→ **ABOUT THIS EXERCISE**:
A single figure is expected: how many lines of the data that follows contain the word "donna".

Collected data
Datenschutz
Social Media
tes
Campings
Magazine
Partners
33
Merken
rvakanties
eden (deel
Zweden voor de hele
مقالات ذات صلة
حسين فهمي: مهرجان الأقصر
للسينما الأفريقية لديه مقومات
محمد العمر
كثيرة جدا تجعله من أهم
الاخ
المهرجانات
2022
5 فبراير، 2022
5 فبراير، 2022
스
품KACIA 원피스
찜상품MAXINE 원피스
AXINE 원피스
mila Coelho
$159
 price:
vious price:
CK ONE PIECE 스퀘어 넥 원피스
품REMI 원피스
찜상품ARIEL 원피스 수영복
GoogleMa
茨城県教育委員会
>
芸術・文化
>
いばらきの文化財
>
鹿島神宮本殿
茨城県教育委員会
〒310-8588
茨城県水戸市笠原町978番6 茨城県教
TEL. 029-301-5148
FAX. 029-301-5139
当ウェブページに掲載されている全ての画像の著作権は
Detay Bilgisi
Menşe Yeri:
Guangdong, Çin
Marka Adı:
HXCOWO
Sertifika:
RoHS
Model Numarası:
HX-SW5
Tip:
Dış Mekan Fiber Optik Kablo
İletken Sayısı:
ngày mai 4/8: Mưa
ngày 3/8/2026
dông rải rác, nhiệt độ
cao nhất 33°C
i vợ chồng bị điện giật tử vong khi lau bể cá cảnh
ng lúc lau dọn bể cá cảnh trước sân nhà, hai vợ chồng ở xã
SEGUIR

* * *

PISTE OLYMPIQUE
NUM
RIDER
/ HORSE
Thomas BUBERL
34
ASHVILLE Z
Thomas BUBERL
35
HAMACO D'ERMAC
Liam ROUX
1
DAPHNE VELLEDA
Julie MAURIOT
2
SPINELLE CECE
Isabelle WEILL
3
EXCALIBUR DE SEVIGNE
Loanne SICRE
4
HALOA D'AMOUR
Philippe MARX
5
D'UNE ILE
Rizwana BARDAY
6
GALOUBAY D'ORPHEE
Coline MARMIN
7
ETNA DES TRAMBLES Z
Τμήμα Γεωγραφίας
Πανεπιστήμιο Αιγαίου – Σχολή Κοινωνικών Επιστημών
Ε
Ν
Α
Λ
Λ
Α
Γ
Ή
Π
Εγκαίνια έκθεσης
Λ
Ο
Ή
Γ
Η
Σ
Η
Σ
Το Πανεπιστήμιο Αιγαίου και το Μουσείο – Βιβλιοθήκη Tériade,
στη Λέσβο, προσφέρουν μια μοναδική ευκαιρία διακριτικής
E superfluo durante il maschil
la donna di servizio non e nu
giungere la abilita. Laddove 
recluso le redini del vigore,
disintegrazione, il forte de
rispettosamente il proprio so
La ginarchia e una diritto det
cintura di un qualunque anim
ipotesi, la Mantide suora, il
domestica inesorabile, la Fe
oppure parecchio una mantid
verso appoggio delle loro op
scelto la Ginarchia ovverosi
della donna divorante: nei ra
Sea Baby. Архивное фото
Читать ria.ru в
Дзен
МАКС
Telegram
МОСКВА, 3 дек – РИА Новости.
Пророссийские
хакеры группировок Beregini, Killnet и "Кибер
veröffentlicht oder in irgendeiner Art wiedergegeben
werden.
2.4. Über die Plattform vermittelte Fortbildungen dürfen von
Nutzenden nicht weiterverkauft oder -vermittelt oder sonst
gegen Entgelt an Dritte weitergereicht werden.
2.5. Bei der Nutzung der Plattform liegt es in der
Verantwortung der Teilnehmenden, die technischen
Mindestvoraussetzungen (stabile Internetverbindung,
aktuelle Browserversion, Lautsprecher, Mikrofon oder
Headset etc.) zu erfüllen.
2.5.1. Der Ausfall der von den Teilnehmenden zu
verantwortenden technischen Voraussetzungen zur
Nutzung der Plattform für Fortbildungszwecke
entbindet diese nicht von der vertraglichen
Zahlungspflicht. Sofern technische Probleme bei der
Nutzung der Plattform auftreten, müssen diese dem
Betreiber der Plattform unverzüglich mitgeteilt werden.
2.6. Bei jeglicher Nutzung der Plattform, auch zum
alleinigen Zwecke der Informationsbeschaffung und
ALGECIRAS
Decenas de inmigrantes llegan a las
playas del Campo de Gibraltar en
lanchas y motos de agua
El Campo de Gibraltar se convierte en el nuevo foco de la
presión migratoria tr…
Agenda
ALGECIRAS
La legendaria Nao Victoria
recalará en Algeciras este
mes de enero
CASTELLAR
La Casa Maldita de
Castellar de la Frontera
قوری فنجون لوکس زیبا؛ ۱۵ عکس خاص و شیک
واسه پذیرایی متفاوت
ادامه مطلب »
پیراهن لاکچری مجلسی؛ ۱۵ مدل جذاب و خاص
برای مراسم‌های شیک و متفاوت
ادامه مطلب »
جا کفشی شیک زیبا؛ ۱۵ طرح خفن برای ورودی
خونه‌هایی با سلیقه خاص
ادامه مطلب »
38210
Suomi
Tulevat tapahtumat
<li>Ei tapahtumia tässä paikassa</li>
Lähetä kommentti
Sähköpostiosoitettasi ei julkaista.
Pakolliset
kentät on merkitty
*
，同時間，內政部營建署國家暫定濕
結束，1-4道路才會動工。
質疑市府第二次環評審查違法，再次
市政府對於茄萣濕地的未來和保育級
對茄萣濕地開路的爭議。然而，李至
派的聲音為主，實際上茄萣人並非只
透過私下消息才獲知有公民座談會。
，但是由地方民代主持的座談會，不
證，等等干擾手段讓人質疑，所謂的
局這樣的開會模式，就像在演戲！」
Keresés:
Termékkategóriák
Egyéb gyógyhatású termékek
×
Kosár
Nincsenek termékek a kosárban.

→ **EXPECTED OUTPUT**:
2